Obama’s First “Innovation Hub” Falls Flat: Creates Only 10 Jobs In A Year And A Half

Hub
The National Additive Manufacturing Innovation Institute, Youngstown, Ohio(pri.org)

During his State of the Union Address earlier this year, President Obama said:

My administration has launched two hubs for high-tech manufacturing in Raleigh and Youngstown, where we’ve connected businesses to research universities that can help America lead the world in advanced technologies.  Tonight, I’m announcing we’ll launch six more this year.  Bipartisan bills in both houses could double the number of these hubs and the jobs they create.  So get those bills to my desk and put more Americans back to work.

It would seem that for once, the President wasn’t lying when he said his “Hubs” would put Americans back to work.  According to an article on Reuters, The Hub in Youngstown, for instance, has employed a whopping 10 people in the year and half it’s been open:

Of six organizations in Youngstown and Cleveland – the nearest major city in the state – working on America Makes projects, none has made new hires for the work. But the non-profit managing the initiative, the National Center for Defense Manufacturing and Machining, has added 10 employees to run the lab and oversee the application process, said executive director Ralph Resnick.

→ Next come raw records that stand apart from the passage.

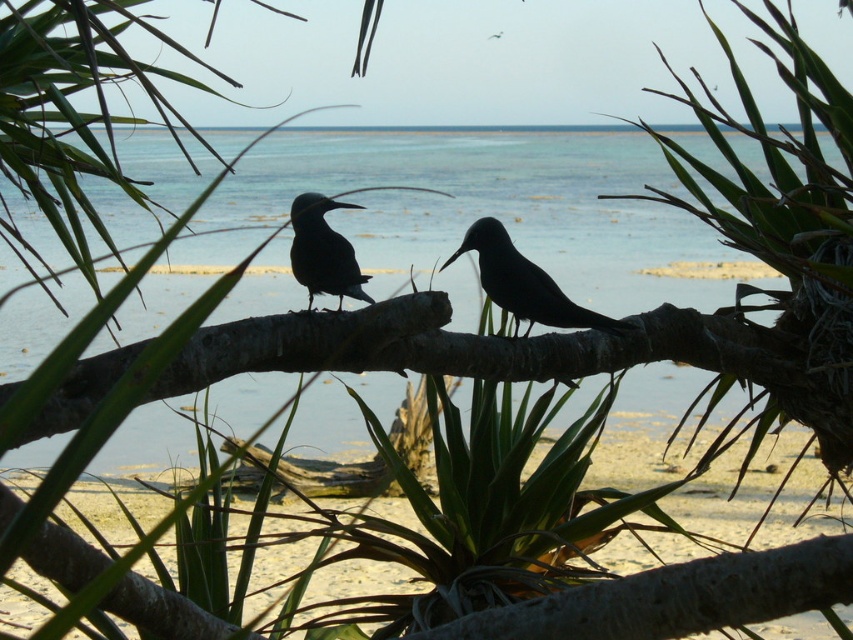 You are a photographer trying to capture a shot of the shiny black bird at center and the clear blue water at center. From your current position, which object is located to the right?

The shiny black bird at center is located to the right of the clear blue water at center.

You are observing two black birds perched on a branch in a coastal scene. Which of the two birds, the black glossy bird at center or the shiny black bird at center, is located to the right?

The black glossy bird at center is positioned on the right side of the shiny black bird at center, so it is located to the right. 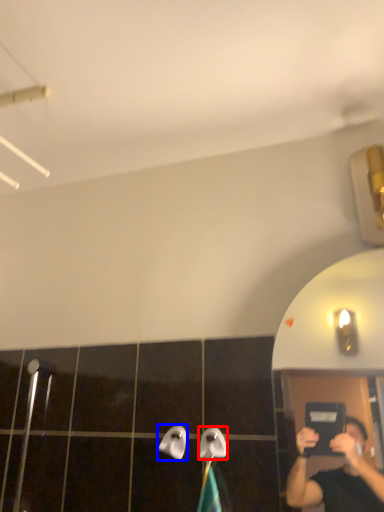 Question: Which object is closer to the camera taking this photo, towel bar (highlighted by a red box) or towel bar (highlighted by a blue box)?

Choices:
 (A) towel bar
 (B) towel bar

Answer: (A) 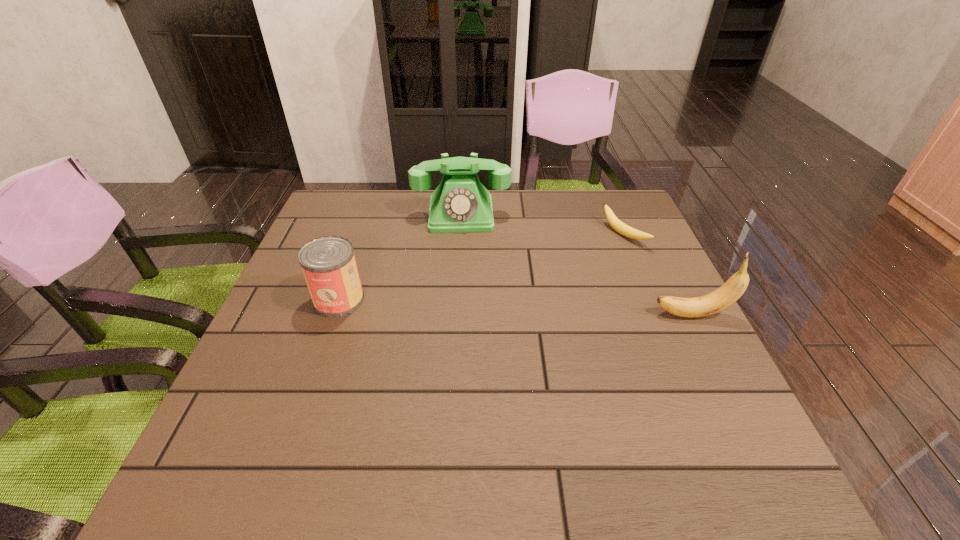 This screenshot has width=960, height=540. Find the location of `vacant region located on the upward curve of the shorter banana`. vacant region located on the upward curve of the shorter banana is located at coordinates (495, 300).

Find the location of a particular element. The width and height of the screenshot is (960, 540). blank space located 0.100m on the upward curve of the shorter banana is located at coordinates (586, 256).

Identify the location of blank area located 0.330m on the upward curve of the shorter banana. (516, 290).

The width and height of the screenshot is (960, 540). I want to click on free spot located on the dial of the telephone, so click(x=463, y=315).

Locate an element on the screen. The height and width of the screenshot is (540, 960). free space located 0.360m on the dial of the telephone is located at coordinates (463, 328).

Image resolution: width=960 pixels, height=540 pixels. Find the location of `vacant space located on the dial of the telephone`. vacant space located on the dial of the telephone is located at coordinates (463, 262).

Locate an element on the screen. Image resolution: width=960 pixels, height=540 pixels. banana situated at the far edge is located at coordinates (x=615, y=223).

This screenshot has width=960, height=540. In order to click on telephone situated at the far edge in this screenshot , I will do `click(460, 203)`.

The height and width of the screenshot is (540, 960). I want to click on object that is at the left edge, so click(328, 263).

Locate an element on the screen. The width and height of the screenshot is (960, 540). object at the far right corner is located at coordinates point(615,223). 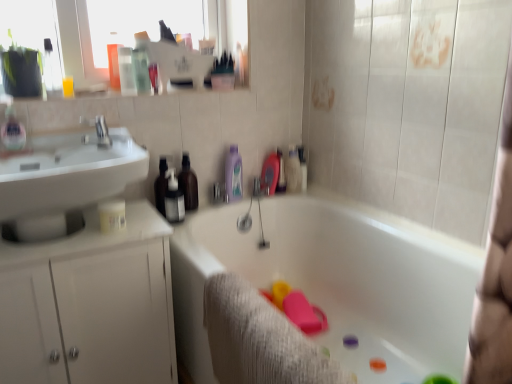 Question: Is white glossy bathtub at center at the right side of white glossy cabinet at left?

Choices:
 (A) no
 (B) yes

Answer: (B)

Question: From a real-world perspective, is white glossy bathtub at center physically below white glossy cabinet at left?

Choices:
 (A) no
 (B) yes

Answer: (B)

Question: From the image's perspective, is white glossy bathtub at center above white glossy cabinet at left?

Choices:
 (A) no
 (B) yes

Answer: (A)

Question: Can you confirm if white glossy bathtub at center is thinner than white glossy cabinet at left?

Choices:
 (A) no
 (B) yes

Answer: (A)

Question: Considering the relative sizes of white glossy bathtub at center and white glossy cabinet at left in the image provided, is white glossy bathtub at center wider than white glossy cabinet at left?

Choices:
 (A) yes
 (B) no

Answer: (A)

Question: From a real-world perspective, relative to white glossy bathtub at center, is white glossy sink at left vertically above or below?

Choices:
 (A) above
 (B) below

Answer: (A)

Question: From the image's perspective, is white glossy sink at left positioned above or below white glossy bathtub at center?

Choices:
 (A) below
 (B) above

Answer: (B)

Question: From their relative heights in the image, would you say white glossy sink at left is taller or shorter than white glossy bathtub at center?

Choices:
 (A) short
 (B) tall

Answer: (A)

Question: Is white glossy sink at left in front of or behind white glossy bathtub at center in the image?

Choices:
 (A) behind
 (B) front

Answer: (A)

Question: Would you say white glossy cabinet at left is inside or outside silver metallic faucet at upper left?

Choices:
 (A) inside
 (B) outside

Answer: (B)

Question: Is white glossy cabinet at left wider or thinner than silver metallic faucet at upper left?

Choices:
 (A) thin
 (B) wide

Answer: (B)

Question: From a real-world perspective, is white glossy cabinet at left above or below silver metallic faucet at upper left?

Choices:
 (A) below
 (B) above

Answer: (A)

Question: From their relative heights in the image, would you say white glossy cabinet at left is taller or shorter than silver metallic faucet at upper left?

Choices:
 (A) tall
 (B) short

Answer: (A)

Question: From the image's perspective, is translucent plastic bottle at center, which ranks as the 2th toiletry in right-to-left order, positioned above or below gray textured bath towel at lower center?

Choices:
 (A) below
 (B) above

Answer: (B)

Question: Looking at the image, does translucent plastic bottle at center, the 2th toiletry in the left-to-right sequence, seem bigger or smaller compared to gray textured bath towel at lower center?

Choices:
 (A) small
 (B) big

Answer: (A) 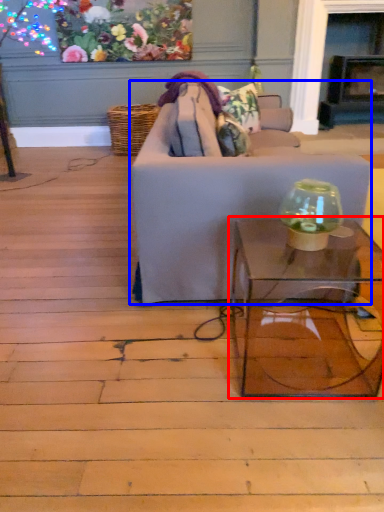 Question: Among these objects, which one is nearest to the camera, table (highlighted by a red box) or studio couch (highlighted by a blue box)?

Choices:
 (A) table
 (B) studio couch

Answer: (A) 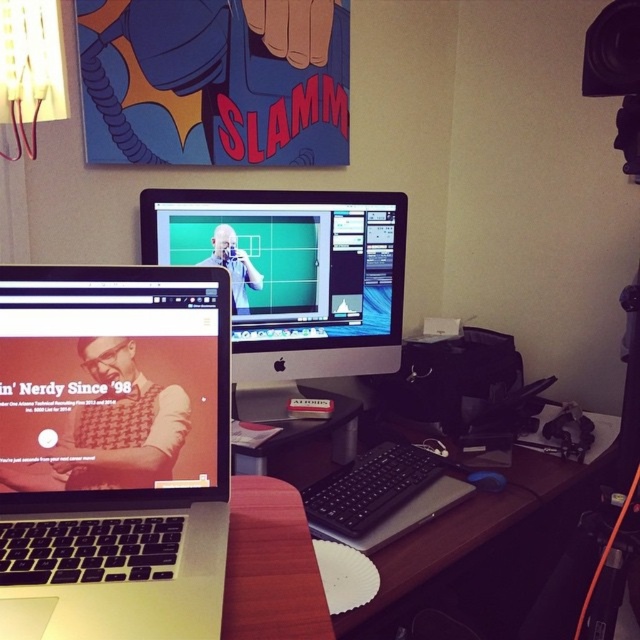 Is satin black monitor at center positioned in front of black plastic computer desk at center?

No, satin black monitor at center is behind black plastic computer desk at center.

Is point (280, 282) more distant than point (285, 433)?

Yes, point (280, 282) is farther from viewer.

The image size is (640, 640). I want to click on satin black monitor at center, so click(x=292, y=273).

Does silver metallic laptop at lower left have a lesser height compared to black plastic computer desk at center?

Yes.

What are the coordinates of `silver metallic laptop at lower left` in the screenshot? It's located at (115, 448).

Identify the location of silver metallic laptop at lower left. This screenshot has width=640, height=640. (115, 448).

Is silver metallic laptop at lower left to the right of satin black monitor at center from the viewer's perspective?

In fact, silver metallic laptop at lower left is to the left of satin black monitor at center.

Image resolution: width=640 pixels, height=640 pixels. Find the location of `silver metallic laptop at lower left`. silver metallic laptop at lower left is located at coordinates (115, 448).

The height and width of the screenshot is (640, 640). Identify the location of silver metallic laptop at lower left. [x=115, y=448]. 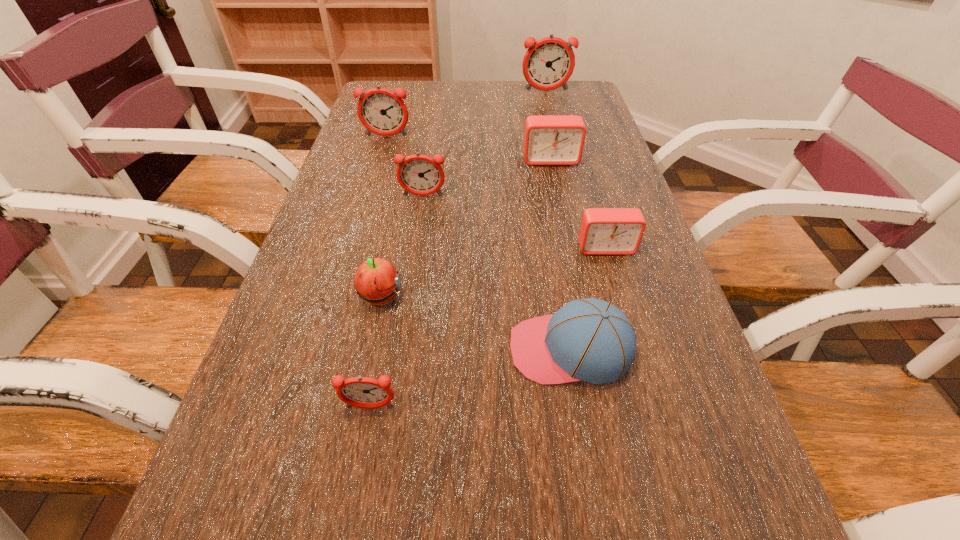 At what (x,y) coordinates should I click in order to perform the action: click on the tallest object. Please return your answer as a coordinate pair (x, y). Looking at the image, I should click on (548, 64).

Where is `the tallest alarm clock`? the tallest alarm clock is located at coordinates (548, 64).

The height and width of the screenshot is (540, 960). What are the coordinates of `the second tallest object` in the screenshot? It's located at (383, 112).

Identify the location of the second tallest alarm clock. (383, 112).

The width and height of the screenshot is (960, 540). In order to click on the third biggest reddish-pink alarm clock in this screenshot , I will do `click(421, 175)`.

The image size is (960, 540). Find the location of `the fourth farthest object`. the fourth farthest object is located at coordinates (421, 175).

You are a GUI agent. You are given a task and a screenshot of the screen. Output one action in this format:
    pyautogui.click(x=<x>, y=<y>)
    Task: Click on the third farthest object
    The width and height of the screenshot is (960, 540).
    Given the screenshot: What is the action you would take?
    pyautogui.click(x=548, y=139)

You are a GUI agent. You are given a task and a screenshot of the screen. Output one action in this format:
    pyautogui.click(x=<x>, y=<y>)
    Task: Click on the farther red alarm clock
    This screenshot has width=960, height=540.
    Given the screenshot: What is the action you would take?
    pyautogui.click(x=548, y=139)

The height and width of the screenshot is (540, 960). Identify the location of blue baseball cap. (588, 339).

Find the location of a particular element. apple is located at coordinates (376, 281).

If that wasn’t enough to get you on board the Obama train, then you might be happy to know that these “Hubs” may not directly create jobs for middle class Americans (like the President promised) but instead may directly cause fewer middle class jobs:

The lab, called America Makes, is the first in a series of so-called “manufacturing innovationhubs” that President Barack Obama has launched with the promise that they could revitalize America’s industrial sector and spur jobs growth in downtrodden communities like Youngstown. Seven more hubs are planned by the end of the year, including projects in Chicago, Detroit and Raleigh, North Carolina, that will follow the Youngstown model of bringing together businesses, non-profits and universities to pursue technological breakthroughs.

But after more than a year of operation, the Youngstown hub underscores the challenges facing Obama’s goal of ensuring “a steady stream of good jobs into the 21st century,” as he put it in remarks at a White House event last month.

One of the biggest challenges is the nature of factory innovation itself, which often reduces, rather than bolsters, the need for workers who aren’t very skilled. That means the manufacturing initiative could help create jobs for people with highly specialized skills, such as engineers, but it may do far less to help people struggling to find work after the shuttering of local steel mills.